The input
------------
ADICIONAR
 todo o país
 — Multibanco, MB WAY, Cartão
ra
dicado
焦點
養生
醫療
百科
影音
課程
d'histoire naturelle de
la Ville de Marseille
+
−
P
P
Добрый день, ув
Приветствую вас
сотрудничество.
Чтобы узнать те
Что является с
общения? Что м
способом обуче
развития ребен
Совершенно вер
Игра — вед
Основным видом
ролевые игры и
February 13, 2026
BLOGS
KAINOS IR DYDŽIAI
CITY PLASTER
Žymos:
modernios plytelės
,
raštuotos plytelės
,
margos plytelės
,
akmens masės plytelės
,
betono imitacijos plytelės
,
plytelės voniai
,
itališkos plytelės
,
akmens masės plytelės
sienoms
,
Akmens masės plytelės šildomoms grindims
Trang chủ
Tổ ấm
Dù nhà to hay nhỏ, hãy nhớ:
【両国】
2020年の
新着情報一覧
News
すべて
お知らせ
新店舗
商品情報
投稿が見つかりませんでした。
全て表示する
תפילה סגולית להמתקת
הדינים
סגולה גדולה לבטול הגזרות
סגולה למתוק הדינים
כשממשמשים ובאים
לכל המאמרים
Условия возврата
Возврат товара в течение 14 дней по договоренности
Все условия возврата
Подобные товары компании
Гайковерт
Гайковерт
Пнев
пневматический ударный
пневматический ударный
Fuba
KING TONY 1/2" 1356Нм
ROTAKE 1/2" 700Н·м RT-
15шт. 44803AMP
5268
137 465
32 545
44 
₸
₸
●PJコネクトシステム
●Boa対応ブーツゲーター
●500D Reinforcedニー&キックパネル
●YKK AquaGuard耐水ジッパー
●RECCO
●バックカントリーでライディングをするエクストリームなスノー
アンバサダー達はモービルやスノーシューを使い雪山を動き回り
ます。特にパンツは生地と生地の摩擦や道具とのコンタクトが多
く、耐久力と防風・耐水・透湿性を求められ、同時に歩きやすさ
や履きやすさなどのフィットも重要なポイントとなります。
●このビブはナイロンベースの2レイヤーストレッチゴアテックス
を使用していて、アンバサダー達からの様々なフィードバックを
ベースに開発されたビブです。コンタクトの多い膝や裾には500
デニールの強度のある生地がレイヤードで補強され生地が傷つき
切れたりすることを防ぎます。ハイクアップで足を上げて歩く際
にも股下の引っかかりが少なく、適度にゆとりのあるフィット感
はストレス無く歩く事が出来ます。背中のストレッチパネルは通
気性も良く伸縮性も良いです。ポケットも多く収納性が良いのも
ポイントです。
------------
In restating the data, begin at its first line, reproduce each line word for word, and conclude with the line that contains "סגולה למתוק הדינים".

ADICIONAR
 todo o país
 — Multibanco, MB WAY, Cartão
ra
dicado
焦點
養生
醫療
百科
影音
課程
d'histoire naturelle de
la Ville de Marseille
+
−
P
P
Добрый день, ув
Приветствую вас
сотрудничество.
Чтобы узнать те
Что является с
общения? Что м
способом обуче
развития ребен
Совершенно вер
Игра — вед
Основным видом
ролевые игры и
February 13, 2026
BLOGS
KAINOS IR DYDŽIAI
CITY PLASTER
Žymos:
modernios plytelės
,
raštuotos plytelės
,
margos plytelės
,
akmens masės plytelės
,
betono imitacijos plytelės
,
plytelės voniai
,
itališkos plytelės
,
akmens masės plytelės
sienoms
,
Akmens masės plytelės šildomoms grindims
Trang chủ
Tổ ấm
Dù nhà to hay nhỏ, hãy nhớ:
【両国】
2020年の
新着情報一覧
News
すべて
お知らせ
新店舗
商品情報
投稿が見つかりませんでした。
全て表示する
תפילה סגולית להמתקת
הדינים
סגולה גדולה לבטול הגזרות
סגולה למתוק הדינים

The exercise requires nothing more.